The Process of Acculturation

In addition to creating an understanding of internalized culture as an 
antecedent variable, the dynamic constructivist approach may lead to fresh 
insights about how culture gets inside minds in the first place, in other 
words, the psychology of acculturation. Theoretical models proposed by 
Berry (1988), Birman (1994), LaFromboise et al. (1993), and Phinney (1996) 
are useful in describing the behavioral (e.g., how active one is in ethnic 
organizations and social groups), motivational-attitudinal (e.g., how much 
value is given to assimilating into the mainstream culture), or 
phenomenological (e.g., how much conflict or discrimination is experienced 
in the new culture) aspects of the acculturation process. These models, 
however, focus on the outcome of acculturation more than on the process. 
Individuals are scored on the extent to which they have absorbed the new 
culture or retained the original one. The dynamic constructivist approach 
could supplement the traditional approach by emphasizing the process of 
internalizing a new culture, highlighting dynamics such as frame switching 
that many people experience in the process.

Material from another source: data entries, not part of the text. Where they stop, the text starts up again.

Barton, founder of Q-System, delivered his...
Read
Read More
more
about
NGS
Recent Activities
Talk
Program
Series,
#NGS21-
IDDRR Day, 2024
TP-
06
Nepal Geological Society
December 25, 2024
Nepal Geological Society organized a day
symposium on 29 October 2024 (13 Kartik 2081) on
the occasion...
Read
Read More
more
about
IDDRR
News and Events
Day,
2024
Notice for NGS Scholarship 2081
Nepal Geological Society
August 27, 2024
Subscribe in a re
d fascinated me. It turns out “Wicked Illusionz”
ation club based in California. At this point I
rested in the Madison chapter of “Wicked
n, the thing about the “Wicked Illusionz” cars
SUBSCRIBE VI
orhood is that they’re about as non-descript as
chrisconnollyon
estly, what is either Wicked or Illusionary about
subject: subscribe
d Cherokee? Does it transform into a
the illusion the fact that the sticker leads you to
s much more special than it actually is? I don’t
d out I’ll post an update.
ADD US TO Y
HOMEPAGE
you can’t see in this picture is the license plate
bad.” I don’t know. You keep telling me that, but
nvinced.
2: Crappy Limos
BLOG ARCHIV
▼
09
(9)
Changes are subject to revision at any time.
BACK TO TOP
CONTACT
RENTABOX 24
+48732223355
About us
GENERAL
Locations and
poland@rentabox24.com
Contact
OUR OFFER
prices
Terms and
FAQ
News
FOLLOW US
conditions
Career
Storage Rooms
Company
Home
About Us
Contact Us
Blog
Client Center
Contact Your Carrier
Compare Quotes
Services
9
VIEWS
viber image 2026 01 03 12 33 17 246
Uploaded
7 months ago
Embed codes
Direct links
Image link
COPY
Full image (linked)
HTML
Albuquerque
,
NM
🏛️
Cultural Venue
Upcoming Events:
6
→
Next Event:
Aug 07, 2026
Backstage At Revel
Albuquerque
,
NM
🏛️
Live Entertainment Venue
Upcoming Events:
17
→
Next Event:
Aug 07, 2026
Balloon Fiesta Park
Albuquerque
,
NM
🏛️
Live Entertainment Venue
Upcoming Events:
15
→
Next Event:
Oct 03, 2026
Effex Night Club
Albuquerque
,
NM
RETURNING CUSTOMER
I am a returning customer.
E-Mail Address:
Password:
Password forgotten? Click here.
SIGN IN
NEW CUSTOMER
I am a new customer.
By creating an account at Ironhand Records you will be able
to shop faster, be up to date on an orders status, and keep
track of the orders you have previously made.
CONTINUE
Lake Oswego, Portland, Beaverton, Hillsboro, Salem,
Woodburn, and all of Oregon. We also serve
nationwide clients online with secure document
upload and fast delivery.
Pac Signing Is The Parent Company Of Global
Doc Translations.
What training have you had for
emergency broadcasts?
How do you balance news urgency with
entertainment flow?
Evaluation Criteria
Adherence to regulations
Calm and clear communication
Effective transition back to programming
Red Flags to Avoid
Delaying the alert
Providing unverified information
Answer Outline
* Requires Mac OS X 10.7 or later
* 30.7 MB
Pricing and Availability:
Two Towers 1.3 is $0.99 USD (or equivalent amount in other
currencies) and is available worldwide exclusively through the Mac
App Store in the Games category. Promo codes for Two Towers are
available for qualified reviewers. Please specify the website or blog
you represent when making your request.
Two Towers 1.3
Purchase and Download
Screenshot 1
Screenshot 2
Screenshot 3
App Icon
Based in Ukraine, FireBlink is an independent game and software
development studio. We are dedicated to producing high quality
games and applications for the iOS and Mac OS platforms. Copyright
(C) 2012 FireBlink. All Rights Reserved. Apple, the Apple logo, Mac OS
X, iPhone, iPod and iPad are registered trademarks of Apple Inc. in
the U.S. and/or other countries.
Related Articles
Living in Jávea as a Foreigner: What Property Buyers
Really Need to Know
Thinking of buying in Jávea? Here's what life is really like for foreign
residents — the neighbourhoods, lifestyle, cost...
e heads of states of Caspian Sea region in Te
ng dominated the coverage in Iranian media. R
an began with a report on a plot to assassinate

More important, a dynamic constructivist approach lends itself to viewing 
acculturation as a more active process. The end result--thinking and 
behaving like a member of the host culture--is seen as a state, not a 
trait. This state will occur when interpretive frames from the host 
culture are accessible. We submit that individuals undergoing 
acculturation, to some extent, manage the process by controlling the 
accessibility of cultural constructs. People desiring to acculturate 
quickly surround themselves with symbols and situations that prime the 
meaning system of the host culture. Conversely, expatriates desiring to 
maintain the accessibility of constructs from their home culture surround 
themselves with stimuli priming that culture. For example, one of the 
current authors, who is Spanish but has lived for some years in the United 
States, often surrounds herself with Spanish music, food, and paintings to 
keep alive her Spanish ways of thinking and feeling. Active processes of 
priming oneself may help multicultural individuals in their ongoing effort 
to negotiate and express their cultural identities. Future research should 
investigate not only the outcome of acculturation but also the processes 
through which individuals navigate cultural transitions.

Conclusion

We have proposed a dynamic constructivist approach to culture and 
cognition and have reported supportive evidence. A distinctive 
contribution of this approach is in describing how a given individual 
incorporates multiple cultures and in describing how and when particular 
pieces of cultural knowledge become operative in guiding an individual's 
construction of meaning. This less monolithic view of culture seems 
particularly appropriate at this time of increasing cultural 
interconnection. Across the world, there is a drift toward culturally 
polyglot, pluralistic societies. Yet, in part because of the strain of 
negotiating cultural complexity, a countervailing resurgence of efforts to 
separate individuals into culturally "pure" groups also exists. By 
experimentally modeling frame switching among bicultural individuals, our 
model shows that research on "uncontaminated" cultural groups is not the 
only viable way to identify cultural effects on cognition. In sum, a 
dynamic constructivist approach may open new possibilities in 
understanding culture and transcultural experiences.